When one of four devices (MAX3107 UART chips) on the I2C bus receives a character it generates an interrupt. The interrupt lines of all four MAX3107 chips are shared (open drain pull-down) and the line is connected to a GPIO pin of the 3180 which is configured for level interrupt. When one of the 3017's generates an interrupt a handler is run which does the following processing (roughly):
spin_lock_irqsave();
disable_irq_nosync(irqno);
irq_enabled = 0;
irq_received = 1;
spin_unlock_irqrestore()
set_queued_work(); // Queue up work for all four devices for every interrupt
// because at this point we don't know which of the four
// 3107's generated the interrupt
return IRQ_HANDLED;
Note, and this is what I find somewhat troubling, that the interrupt is not re-enabled before leaving the above code. Rather, the driver is written such that the interrupt is re-enabled by a bottom half work queue task (using the "enable_irq(LPC_IRQ_LINE) function call". Since the work queue tasks do not run in interrupt context I believe they may sleep, something that I believe to be a bad idea for an interrupt handler.
The rationale for the above approach follows:
1. If one of the four MAX3107 uart chips receives a character and generates an interrupt (for example), the interrupt handler needs to figure out which of the four I2C devices actually caused the interrupt. However, and apparently, one cannot read the I2C devices from within the context of the upper half interrupt handler since the I2C reads can sleep, something considered inappropriate for an interrupt handler upper-half.
2. The approach taken to address the above problem (i.e. which device caused the interrupt) is to leave the interrupt disabled and exit the top-half handler after which non-interrupt context code can query each of the four devices on the I2C bus to figure out which received the character (and hence generated the interrupt).
3. Once the bottom-half handler figures out which device generated the interrupt, the bottom-half code disables the interrupt on that chip so that it doesn't re-trigger the interrupt line to the LPC3180. After doing so it reads the serial data and exits.
The primary problem here seems to be that there is not a way to query the four MAX3107 uart chips from within the interrupt handler top-half. If the top-half simply re-enabled interrupts before returning, this would cause the same chip to generate the interrupt again, leading, I think, to the situation where the top-half disables the interrupt, schedules bottom-half work queues and disables the interrupt only to find itself back in the same place because before the lower-half code would get to the chip causing the interrupt, another interrupt has occurred, and so forth, ....
Any advice for dealing with this driver will be much appreciated. I really don't like the idea of allowing the interrupt to be disabled in the top-half of the driver yet not be re-enabled prior to existing the top-half drive code. This does not seem safe.
Thanks,
Jim
PS: In my reading I've discovered threaded interrupts as a means to deal with the above-described requirements (at least that's my interpretation of web site articles such as http://lwn.net/Articles/302043/). I'm not sure if the 2.6.10 kernel as provided by Phytec includes threaded interrupt functions. I intend to look into this over the next few days.

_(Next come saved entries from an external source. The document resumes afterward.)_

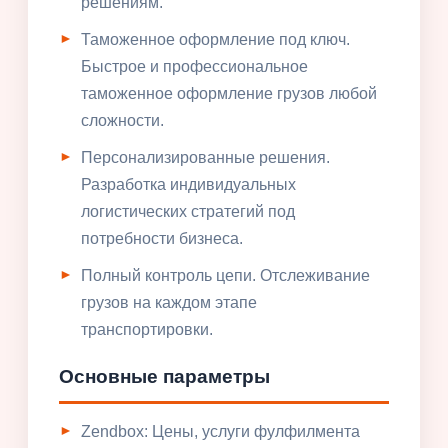
решениям.
Таможенное оформление под ключ.
Быстрое и профессиональное
таможенное оформление грузов любой
сложности.
Персонализированные решения.
Разработка индивидуальных
логистических стратегий под
потребности бизнеса.
Полный контроль цепи. Отслеживание
грузов на каждом этапе
транспортировки.
Основные параметры
Zendbox: Цены, услуги фулфилмента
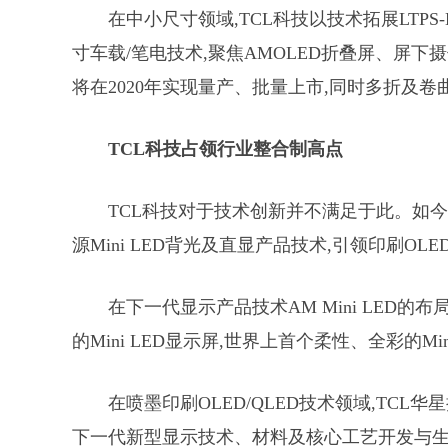
在中小尺寸领域,TCL科技以技术拓展LTPS
寸车载/笔电技术,聚焦AMOLED折叠屏、屏下
将在2020年实现量产、批量上市,同时多折及
TCL科技占领行业整合制高点
TCL科技对于技术创新并不满足于此。如今
源Mini LED背光及直显产品技术,引领印刷OLED
在下一代显示产品技术AM Mini LED的布局上
的Mini LED显示屏,世界上首个柔性、全彩的Mini 
在喷墨印刷OLED/QLED技术领域,TCL
下一代新型显示技术、材料及核心工艺开发与生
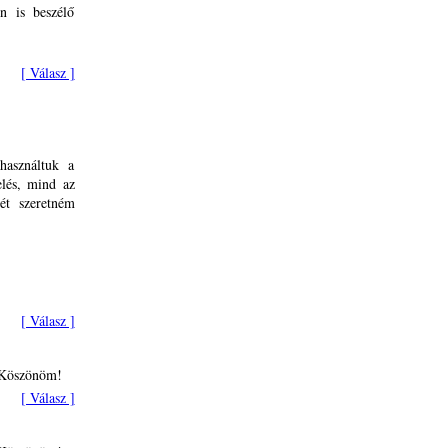
n is beszélő
[ Válasz ]
használtuk a
lés, mind az
ét szeretném
[ Válasz ]
? Köszönöm!
[ Válasz ]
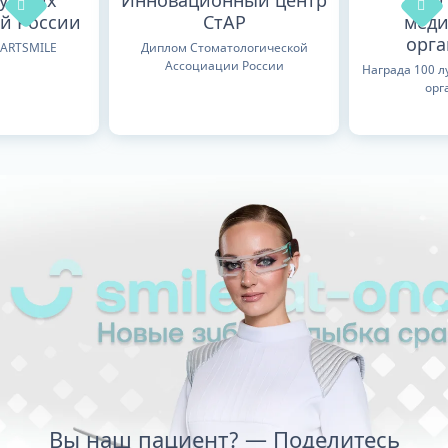
лучших
Инновационный центр
100
й России
СтАР
меди
орг
TARTSMILE
Диплом Стоматологической
Ассоциации России
Награда 100 
орг
Вы наш пациент? — Поделитесь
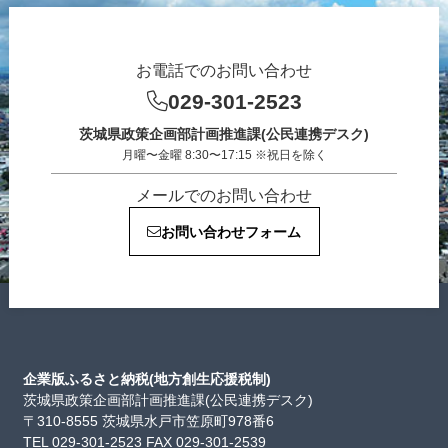
お電話でのお問い合わせ
029-301-2523
茨城県政策企画部計画推進課(公民連携デスク)
月曜〜金曜 8:30〜17:15 ※祝日を除く
メールでのお問い合わせ
お問い合わせフォーム
企業版ふるさと納税(地方創生応援税制)
茨城県政策企画部計画推進課(公民連携デスク)
〒310-8555 茨城県水戸市笠原町978番6
TEL 029-301-2523 FAX 029-301-2539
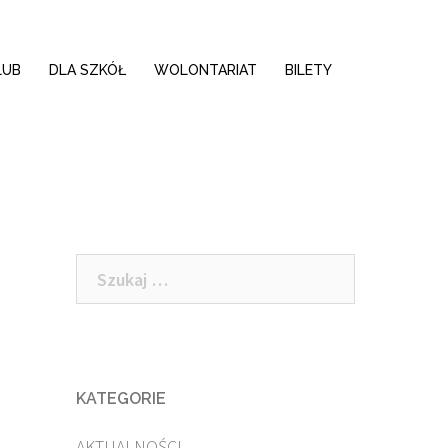
LUB
DLA SZKÓŁ
WOLONTARIAT
BILETY
Szukaj:
KATEGORIE
AKTUALNOŚCI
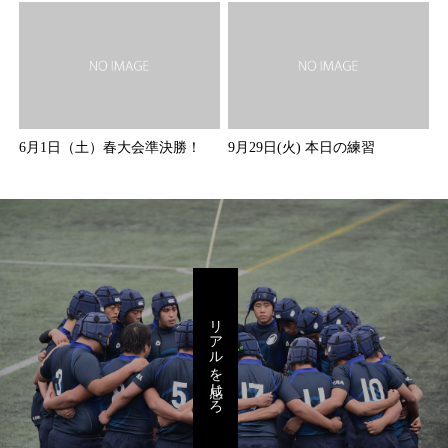
6月1日（土）春大会準決勝！
9月29日(火) 本日の練習
リアルを感じろ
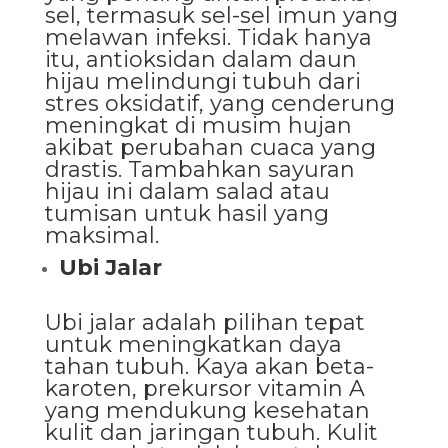
sel, termasuk sel-sel imun yang
melawan infeksi. Tidak hanya
itu, antioksidan dalam daun
hijau melindungi tubuh dari
stres oksidatif, yang cenderung
meningkat di musim hujan
akibat perubahan cuaca yang
drastis. Tambahkan sayuran
hijau ini dalam salad atau
tumisan untuk hasil yang
maksimal.
Ubi Jalar
Ubi jalar adalah pilihan tepat
untuk meningkatkan daya
tahan tubuh. Kaya akan beta-
karoten, prekursor vitamin A
yang mendukung kesehatan
kulit dan jaringan tubuh. Kulit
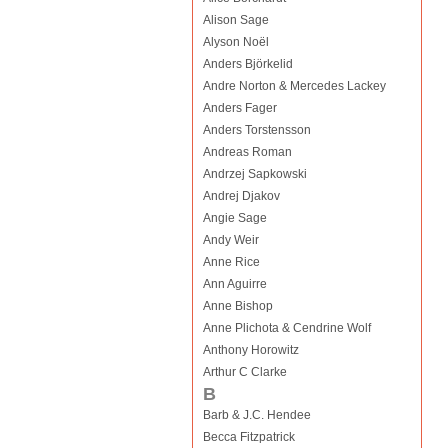
Alison Sage
Alyson Noël
Anders Björkelid
Andre Norton & Mercedes Lackey
Anders Fager
Anders Torstensson
Andreas Roman
Andrzej Sapkowski
Andrej Djakov
Angie Sage
Andy Weir
Anne Rice
Ann Aguirre
Anne Bishop
Anne Plichota & Cendrine Wolf
Anthony Horowitz
Arthur C Clarke
B
Barb & J.C. Hendee
Becca Fitzpatrick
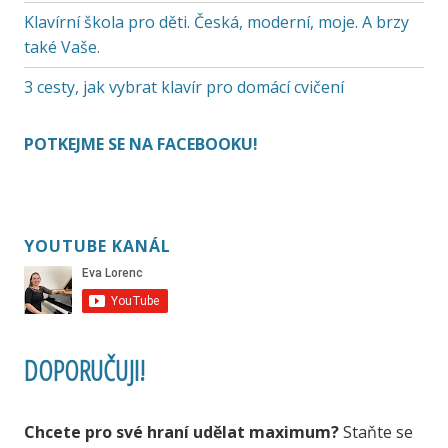
Klavírní škola pro děti. Česká, moderní, moje. A brzy
také Vaše.
3 cesty, jak vybrat klavír pro domácí cvičení
POTKEJME SE NA FACEBOOKU!
YOUTUBE KANÁL
DOPORUČUJI!
Chcete pro své hraní udělat maximum?
Staňte se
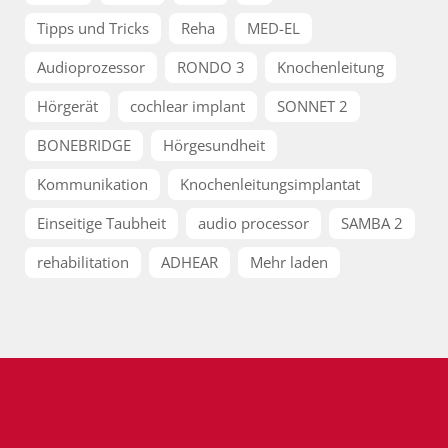
Tipps und Tricks
Reha
MED-EL
Audioprozessor
RONDO 3
Knochenleitung
Hörgerät
cochlear implant
SONNET 2
BONEBRIDGE
Hörgesundheit
Kommunikation
Knochenleitungsimplantat
Einseitige Taubheit
audio processor
SAMBA 2
rehabilitation
ADHEAR
Mehr laden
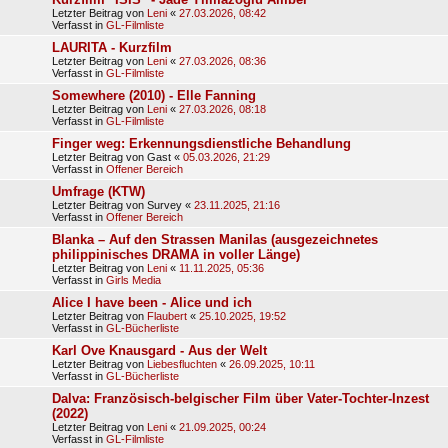
Letzter Beitrag von
Leni
«
27.03.2026, 08:42
Verfasst in
GL-Filmliste
LAURITA - Kurzfilm
Letzter Beitrag von
Leni
«
27.03.2026, 08:36
Verfasst in
GL-Filmliste
Somewhere (2010) - Elle Fanning
Letzter Beitrag von
Leni
«
27.03.2026, 08:18
Verfasst in
GL-Filmliste
Finger weg: Erkennungsdienstliche Behandlung
Letzter Beitrag von
Gast
«
05.03.2026, 21:29
Verfasst in
Offener Bereich
Umfrage (KTW)
Letzter Beitrag von
Survey
«
23.11.2025, 21:16
Verfasst in
Offener Bereich
Blanka – Auf den Strassen Manilas (ausgezeichnetes
philippinisches DRAMA in voller Länge)
Letzter Beitrag von
Leni
«
11.11.2025, 05:36
Verfasst in
Girls Media
Alice I have been - Alice und ich
Letzter Beitrag von
Flaubert
«
25.10.2025, 19:52
Verfasst in
GL-Bücherliste
Karl Ove Knausgard - Aus der Welt
Letzter Beitrag von
Liebesfluchten
«
26.09.2025, 10:11
Verfasst in
GL-Bücherliste
Dalva: Französisch-belgischer Film über Vater-Tochter-Inzest
(2022)
Letzter Beitrag von
Leni
«
21.09.2025, 00:24
Verfasst in
GL-Filmliste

If your code is written properly it shouldn't matter if a device issues interrupts before handling of prior interrupts is complete, and you are correct that you don't want to do blocking operations in the top half, but blocking operations are acceptable in a bottom half, in fact that is part of the reason they exist!
In this case I would suggest an approach where the top half just schedules the bottom half, and then the bottom half loops over all 4 devices and handles any pending requests. It could be that multiple devices need processing, or none.
Update:
It is true that you may overload the system with a load test, and the software may need to be optimized to handle heavy loads. Additionally I don't have a 3180, and four 3107s (or similar) of my own to test this out on, so I am speaking theoretically, but I am not clear why you need to disable interrupts at all.
Generally speaking when a hardware device asserts an interrupt it will not assert another one until the current one is cleared. So you have 4 devices sharing one int line:
Your top half fires and adds something to the work queue (ie triggers bottom half)
Your bottom half scans all devices on that int line (ie all four 3107s)
If one of them caused the interrupt you will then read all data necessary to fully process the data (possibly putting it in a queue for higher level processing?)
You "clear" the interrupt on the current device.
When you clear the interrupt then the device is allowed to trigger another interrupt, but not before.
More details about this particular device:
It seems that this device (MAX3107) has a buffer of 128 words, and by default you are getting interrupted after every single word. But it seems that you should be able to take better advantage of the buffer by setting the FIFO level registers. Then you will get interrupted only after that number of words has been rx (or if you fill your tx FIFO up beyond the threshold in which case you should slow down the transmit speed (ie buffer more in software)).
It seems the idea is to basically pull data off the devices periodically (maybe every 100ms or 10ms or whatever seems to work for you) and then only have the interrupt act as a warning that you have crossed a threshold, which might schedule the periodic function for immediate execution, or increases the rate at which it is called.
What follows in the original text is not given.